Publicada no Diário Oficial da União, a norma muda o Estatuto da Advocacia e da Ordem dos Advogados do Brasil (OAB) (Lei 8.906, de 1994) para determinar que os honorários, definidos em sentença judicial ou em contrato com o cliente, são títulos executivos de natureza alimentar. Devem, portanto, ter o pagamento priorizado em caso de falência, concordata, concurso de credores, insolvência civil e liquidação extrajudicial.
Pela nova lei, os honorários dos inscritos na Ordem dos Advogados do Brasil (OAB) incluem salários, vencimentos, proventos, pensões, benefícios previdenciários e indenizações por morte ou por invalidez. Os advogados também terão prioridade no recebimento de precatórios (dívidas do poder público em decorrência de ações judiciais).
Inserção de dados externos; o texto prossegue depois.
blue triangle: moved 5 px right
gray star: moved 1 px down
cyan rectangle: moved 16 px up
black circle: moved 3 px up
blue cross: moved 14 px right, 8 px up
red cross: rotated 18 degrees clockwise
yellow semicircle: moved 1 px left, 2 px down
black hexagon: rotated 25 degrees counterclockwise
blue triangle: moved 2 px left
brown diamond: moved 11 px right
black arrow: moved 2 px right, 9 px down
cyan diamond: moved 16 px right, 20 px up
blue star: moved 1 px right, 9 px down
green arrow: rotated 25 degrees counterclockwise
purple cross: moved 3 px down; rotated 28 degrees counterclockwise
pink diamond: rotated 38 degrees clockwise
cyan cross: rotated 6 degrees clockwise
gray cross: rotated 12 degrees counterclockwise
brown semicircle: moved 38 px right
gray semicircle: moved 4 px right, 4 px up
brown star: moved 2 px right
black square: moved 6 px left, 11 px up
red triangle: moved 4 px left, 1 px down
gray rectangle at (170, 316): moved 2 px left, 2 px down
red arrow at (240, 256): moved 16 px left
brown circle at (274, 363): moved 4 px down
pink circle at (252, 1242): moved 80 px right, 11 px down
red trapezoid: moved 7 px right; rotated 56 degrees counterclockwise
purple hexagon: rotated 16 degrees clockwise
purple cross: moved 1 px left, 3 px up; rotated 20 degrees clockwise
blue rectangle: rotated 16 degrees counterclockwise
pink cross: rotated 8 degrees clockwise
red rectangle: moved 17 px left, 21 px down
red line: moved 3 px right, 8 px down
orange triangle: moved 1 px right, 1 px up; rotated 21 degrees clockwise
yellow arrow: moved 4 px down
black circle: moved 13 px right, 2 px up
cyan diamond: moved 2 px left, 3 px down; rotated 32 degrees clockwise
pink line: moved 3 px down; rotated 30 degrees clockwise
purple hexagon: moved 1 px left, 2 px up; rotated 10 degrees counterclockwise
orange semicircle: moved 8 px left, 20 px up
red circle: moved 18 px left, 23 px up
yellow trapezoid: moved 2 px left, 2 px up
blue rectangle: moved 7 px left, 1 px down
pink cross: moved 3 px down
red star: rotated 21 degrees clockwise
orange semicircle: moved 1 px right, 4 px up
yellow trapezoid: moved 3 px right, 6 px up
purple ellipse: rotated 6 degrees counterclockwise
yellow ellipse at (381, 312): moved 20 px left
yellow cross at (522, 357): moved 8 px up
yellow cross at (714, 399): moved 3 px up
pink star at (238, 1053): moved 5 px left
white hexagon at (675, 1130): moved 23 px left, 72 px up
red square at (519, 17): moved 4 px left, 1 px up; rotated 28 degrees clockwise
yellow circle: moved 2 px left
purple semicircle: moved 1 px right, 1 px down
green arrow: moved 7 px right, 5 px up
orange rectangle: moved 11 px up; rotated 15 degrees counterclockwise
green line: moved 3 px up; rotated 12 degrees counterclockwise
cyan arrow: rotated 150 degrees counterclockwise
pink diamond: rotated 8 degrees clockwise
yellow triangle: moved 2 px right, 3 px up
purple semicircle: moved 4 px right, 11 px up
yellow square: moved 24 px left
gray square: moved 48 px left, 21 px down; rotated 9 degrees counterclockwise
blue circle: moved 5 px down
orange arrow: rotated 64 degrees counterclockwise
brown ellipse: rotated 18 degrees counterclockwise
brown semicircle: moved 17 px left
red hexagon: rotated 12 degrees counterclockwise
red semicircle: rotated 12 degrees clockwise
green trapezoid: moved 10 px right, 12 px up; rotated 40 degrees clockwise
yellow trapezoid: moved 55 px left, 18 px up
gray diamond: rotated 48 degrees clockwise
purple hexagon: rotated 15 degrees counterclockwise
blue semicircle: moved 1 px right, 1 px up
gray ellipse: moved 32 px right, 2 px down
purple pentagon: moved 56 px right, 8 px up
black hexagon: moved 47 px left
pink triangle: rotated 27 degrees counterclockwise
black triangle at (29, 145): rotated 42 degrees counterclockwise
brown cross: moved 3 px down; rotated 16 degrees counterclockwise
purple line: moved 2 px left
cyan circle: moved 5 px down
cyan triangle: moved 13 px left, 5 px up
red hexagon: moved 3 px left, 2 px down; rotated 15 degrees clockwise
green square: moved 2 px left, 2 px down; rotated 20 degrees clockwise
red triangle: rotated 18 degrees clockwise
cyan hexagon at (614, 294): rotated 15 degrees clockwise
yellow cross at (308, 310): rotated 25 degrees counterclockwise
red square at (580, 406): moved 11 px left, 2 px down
Antes, somente os honorários devidos aos advogados vitoriosos nas ações judiciais eram reconhecidos pelo Supremo Tribunal Federal (STF) como de natureza alimentar.
A Lei 15.472 originou-se de projeto de lei do senador Carlos Portinho (PL-RJ), PL 850/2023. A votação do texto foi concluída pelo Congresso Nacional em abril deste ano.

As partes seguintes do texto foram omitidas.